| Problem |
Once the line holding "set Greek Yogurt" is found in the entries below, transcribe exactly every line up to and including the one holding "演讲题目是《****》。二号选手的得分是：", but leave out the pictures.

| Dataset excerpts |
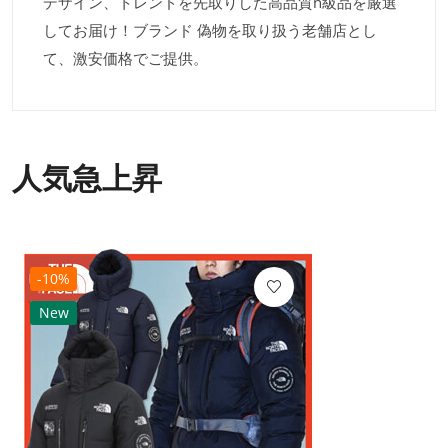
デザイン、トレンドを先取りした高品質n級品を厳選
してお届け！ブランド 偽物を取り扱う老舗店とし
て、激安価格でご提供。
人気急上昇
-10%
New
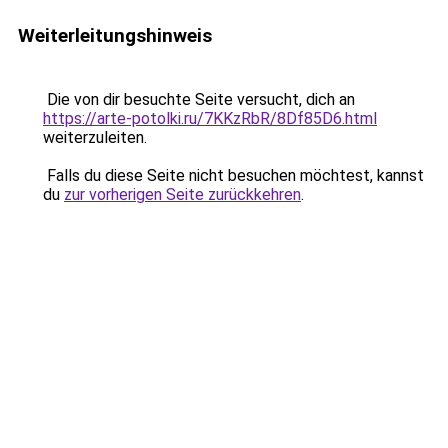
Weiterleitungshinweis
Die von dir besuchte Seite versucht, dich an
https://arte-potolki.ru/7KKzRbR/8Df85D6.html
weiterzuleiten.
Falls du diese Seite nicht besuchen möchtest, kannst
du
zur vorherigen Seite zurückkehren
.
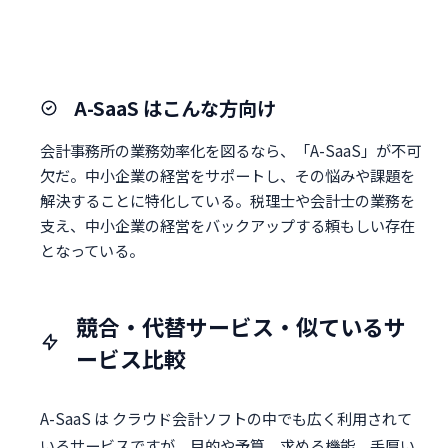
A-SaaS はこんな方向け
会計事務所の業務効率化を図るなら、「A-SaaS」が不可
欠だ。中小企業の経営をサポートし、その悩みや課題を
解決することに特化している。税理士や会計士の業務を
支え、中小企業の経営をバックアップする頼もしい存在
となっている。
競合・代替サービス・似ているサ
ービス比較
A-SaaS は クラウド会計ソフトの中でも広く利用されて
いるサービスですが、目的や予算、求める機能、手厚い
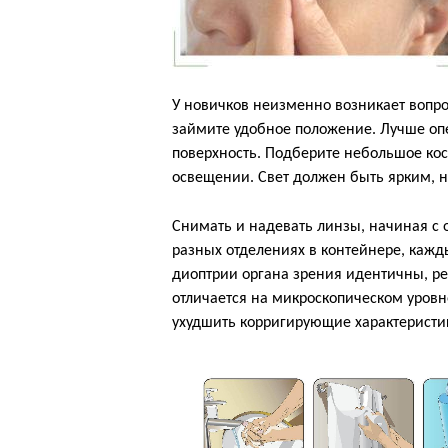
У новичков неизменно возникает вопро
займите удобное положение. Лучше оп
поверхность. Подберите небольшое кос
освещении. Свет должен быть ярким, 
Снимать и надевать линзы, начиная с о
разных отделениях в контейнере, кажд
диоптрии органа зрения идентичны, ре
отличается на микроскопическом уровне
ухудшить корригирующие характеристик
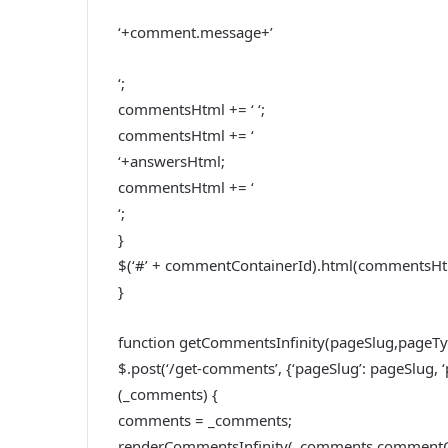
‘+comment.message+’
‘;
commentsHtml += ‘ ‘;
commentsHtml += ‘
‘+answersHtml;
commentsHtml += ‘
‘;
}
$(‘#’ + commentContainerId).html(commentsHt
}
function getCommentsInfinity(pageSlug,pageT
$.post(‘/get-comments’, {‘pageSlug’: pageSlug, ‘p
(_comments) {
comments = _comments;
renderCommentsInfinity(_comments,commentCo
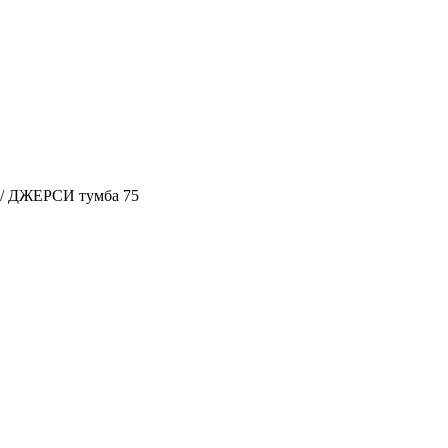
/
ДЖЕРСИ тумба 75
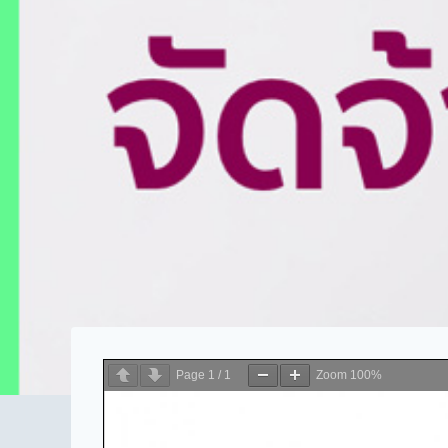
Page
1
/
1
Zoom
100%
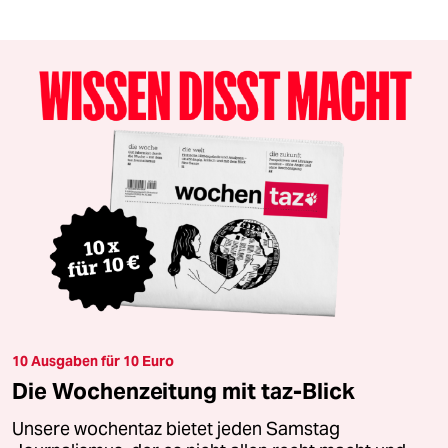
10 Ausgaben für 10 Euro
Die Wochenzeitung mit taz-Blick
Unsere wochentaz bietet jeden Samstag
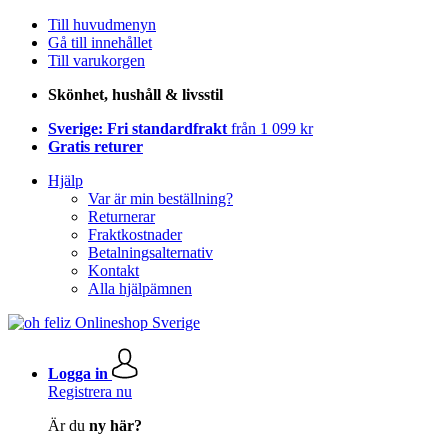
Till huvudmenyn
Gå till innehållet
Till varukorgen
Skönhet, hushåll & livsstil
Sverige: Fri standardfrakt
från 1 099 kr
Gratis returer
Hjälp
Var är min beställning?
Returnerar
Fraktkostnader
Betalningsalternativ
Kontakt
Alla hjälpämnen
Logga in
Registrera nu
Är du
ny här?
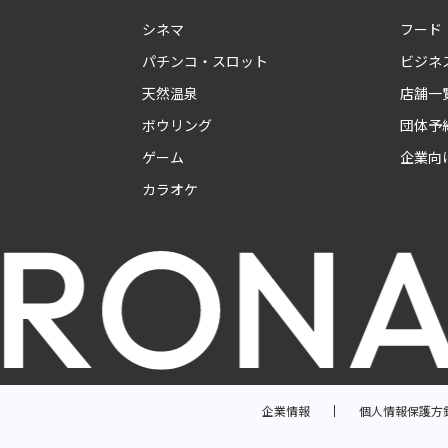
シネマ
フード
パチンコ・スロット
ビジネ
天然温泉
店舗一
ボウリング
団体予
ゲーム
企業向
カラオケ
企業情報
個人情報保護方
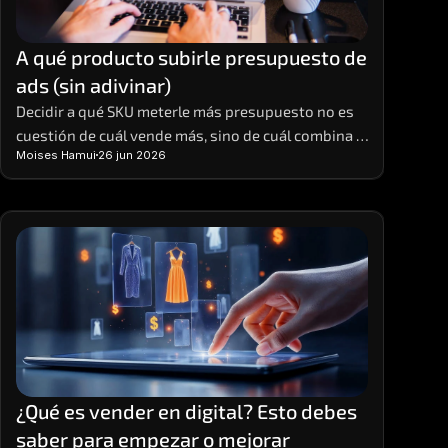
A qué producto subirle presupuesto de 
ads (sin adivinar)
Decidir a qué SKU meterle más presupuesto no es 
cuestión de cuál vende más, sino de cuál combina 
Moises Hamui
26 jun 2026
ROAS real, margen y stock para escalar sin tronar.
¿Qué es vender en digital? Esto debes 
saber para empezar o mejorar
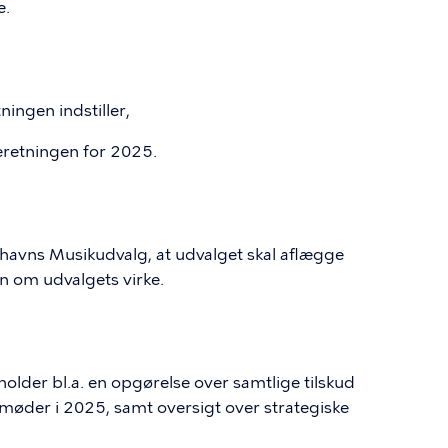
e.
ningen indstiller,
retningen for 2025.
havns Musikudvalg, at udvalget skal aflægge
n om udvalgets virke.
older bl.a. en opgørelse over samtlige tilskud
der i 2025, samt oversigt over strategiske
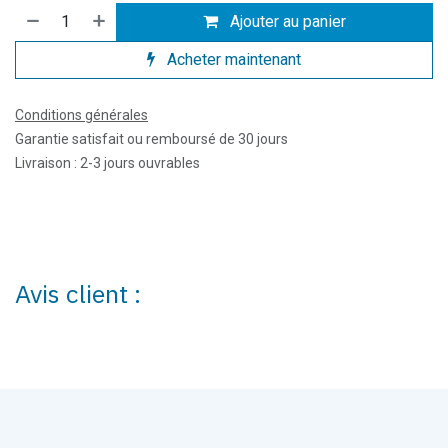
Ajouter au panier
Acheter maintenant
Conditions générales
Garantie satisfait ou remboursé de 30 jours
Livraison : 2-3 jours ouvrables
Avis client :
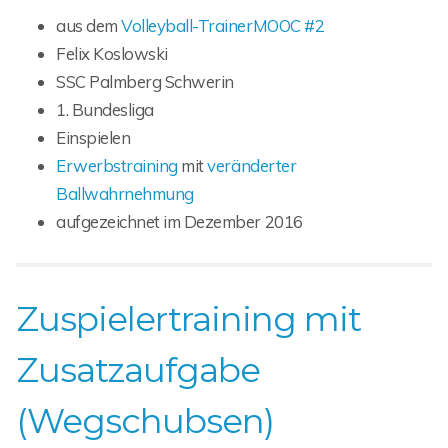
aus dem
Volleyball-TrainerMOOC #2
Felix Koslowski
SSC Palmberg Schwerin
1. Bundesliga
Einspielen
Erwerbstraining
mit
veränderter
Ballwahrnehmung
aufgezeichnet im Dezember 2016
Zuspielertraining mit
Zusatzaufgabe
(Wegschubsen)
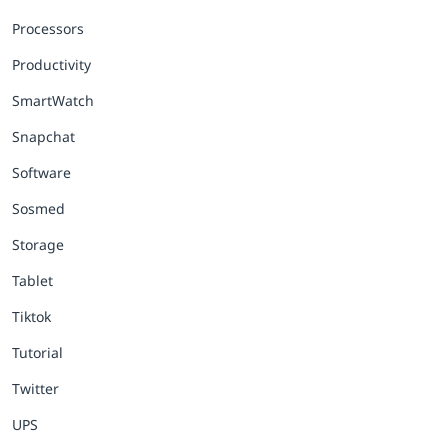
Processors
Productivity
SmartWatch
Snapchat
Software
Sosmed
Storage
Tablet
Tiktok
Tutorial
Twitter
UPS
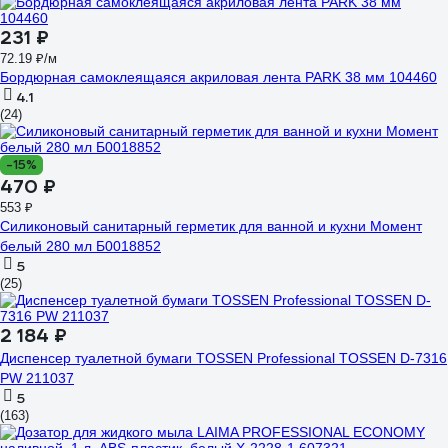
231 ₽
72.19 ₽/м
Бордюрная самоклеящаяся акриловая лента PARK 38 мм 104460
4.1
(24)
-15%
470 ₽
553 ₽
Силиконовый санитарный герметик для ванной и кухни Момент
белый 280 мл Б0018852
5
(25)
2 184 ₽
Диспенсер туалетной бумаги TOSSEN Professional TOSSEN D-7316
PW 211037
5
(163)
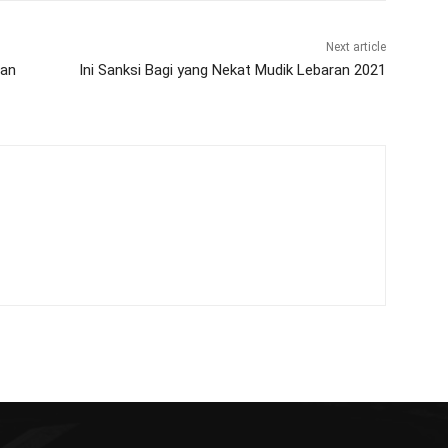
Next article
ran
Ini Sanksi Bagi yang Nekat Mudik Lebaran 2021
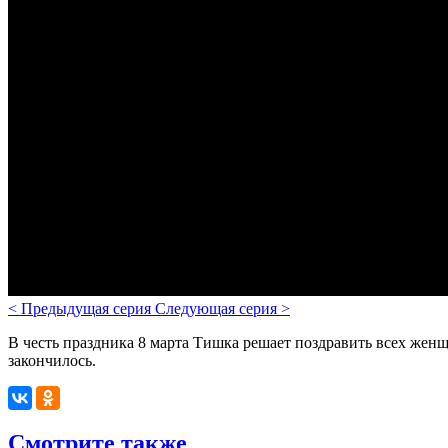
<
Предыдущая серия
Следующая серия
>
В честь праздника 8 марта Тишка решает поздравить всех жен
закончилось.
Смотрите также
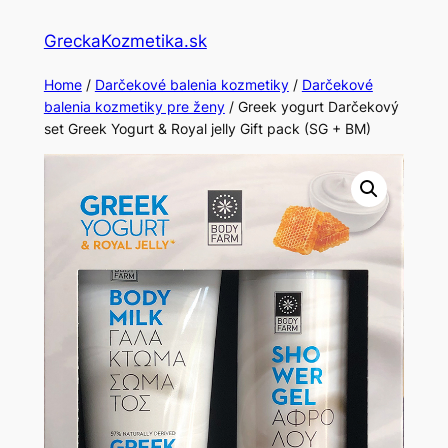
Skip
GreckaKozmetika.sk
to
content
Home
/
Darčekové balenia kozmetiky
/
Darčekové
balenia kozmetiky pre ženy
/ Greek yogurt Darčekový
set Greek Yogurt & Royal jelly Gift pack (SG + BM)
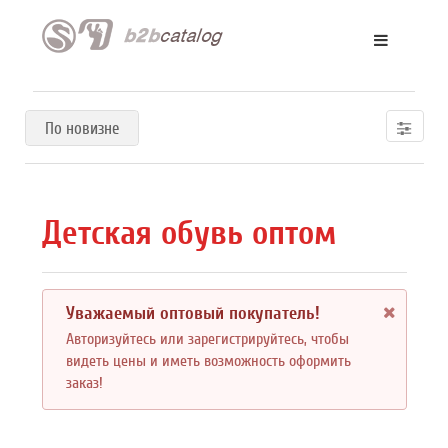
По новизне
Детская обувь оптом
Уважаемый оптовый покупатель!
Авторизуйтесь или зарегистрируйтесь, чтобы
видеть цены и иметь возможность оформить
заказ!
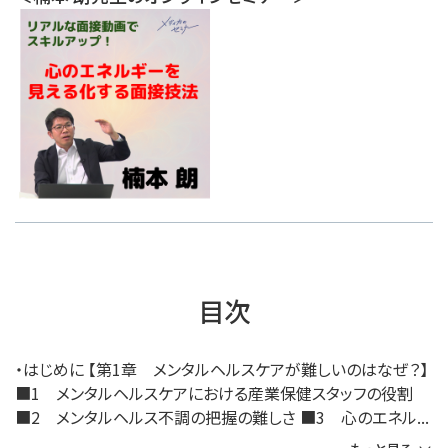
目次
・はじめに 【第1章 メンタルヘルスケアが難しいのはなぜ？】
■1 メンタルヘルスケアにおける産業保健スタッフの役割
■2 メンタルヘルス不調の把握の難しさ ■3 心のエネル...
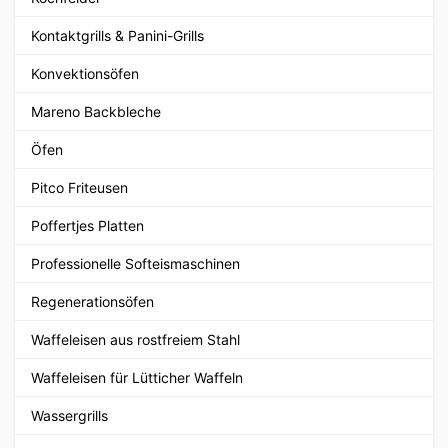
Kontaktgrills & Panini-Grills
Konvektionsöfen
Mareno Backbleche
Öfen
Pitco Friteusen
Poffertjes Platten
Professionelle Softeismaschinen
Regenerationsöfen
Waffeleisen aus rostfreiem Stahl
Waffeleisen für Lütticher Waffeln
Wassergrills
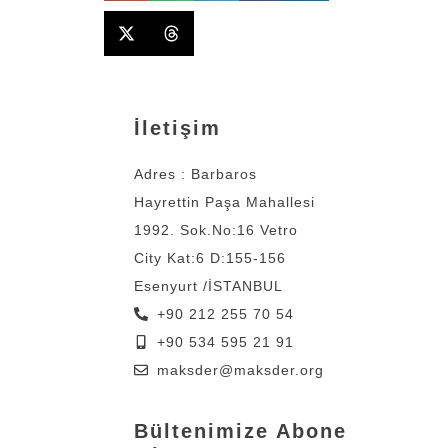
İletişim
Adres : Barbaros
Hayrettin Paşa Mahallesi
1992. Sok.No:16 Vetro
City Kat:6 D:155-156
Esenyurt /İSTANBUL
+90 212 255 70 54
+90 534 595 21 91
maksder@maksder.org
Bültenimize Abone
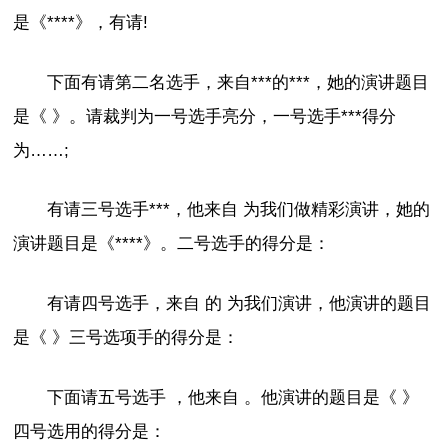
是《****》，有请!
下面有请第二名选手，来自***的***，她的演讲题目
是《 》。请裁判为一号选手亮分，一号选手***得分
为……;
有请三号选手***，他来自 为我们做精彩演讲，她的
演讲题目是《****》。二号选手的得分是：
有请四号选手，来自 的 为我们演讲，他演讲的题目
是《 》三号选项手的得分是：
下面请五号选手 ，他来自 。他演讲的题目是《 》
四号选用的得分是：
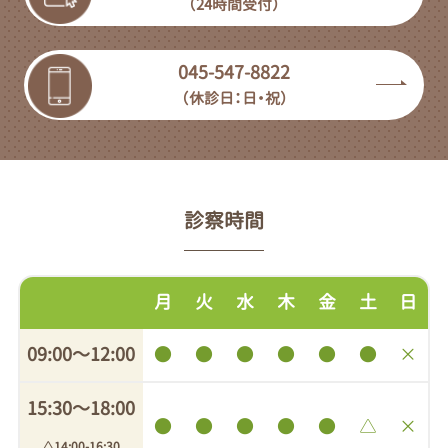
（24時間受付）
045-547-8822
（休診日：日・祝）
診察時間
月
火
水
木
金
土
日
09:00〜12:00
●
●
●
●
●
●
×
15:30〜18:00
●
●
●
●
●
△
×
△14:00-16:30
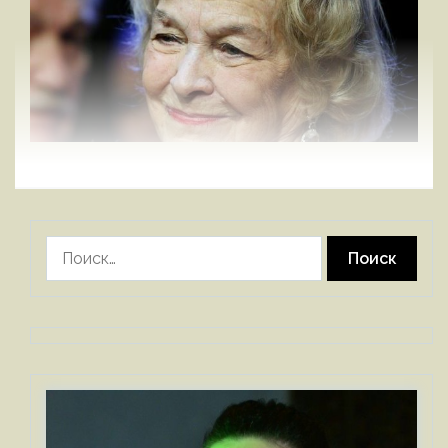
Найти:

| Expected answer |
set Greek Yogurt & Royal jelly Gift pack (SG + BM)
По новизне
Детская обувь оптом
Уважаемый оптовый покупатель!
Авторизуйтесь или зарегистрируйтесь, чтобы
видеть цены и иметь возможность оформить
заказ!
目次
・はじめに 【第1章 メンタルヘルスケアが難しいのはなぜ？】
■1 メンタルヘルスケアにおける産業保健スタッフの役割
■2 メンタルヘルス不調の把握の難しさ ■3 心のエネル...
Kontaktgrills & Panini-Grills
Konvektionsöfen
Mareno Backbleche
Öfen
Pitco Friteusen
Poffertjes Platten
Professionelle Softeismaschinen
Regenerationsöfen
Waffeleisen aus rostfreiem Stahl
Waffeleisen für Lütticher Waffeln
Wassergrills
İletişim
Adres : Barbaros
Hayrettin Paşa Mahallesi
1992. Sok.No:16 Vetro
City Kat:6 D:155-156
Esenyurt /İSTANBUL
+90 212 255 70 54
+90 534 595 21 91
maksder@maksder.org
Bültenimize Abone
是《****》，有请!
下面有请第二名选手，来自***的***，她的演讲题目
是《 》。请裁判为一号选手亮分，一号选手***得分
为……;
有请三号选手***，他来自 为我们做精彩演讲，她的
演讲题目是《****》。二号选手的得分是：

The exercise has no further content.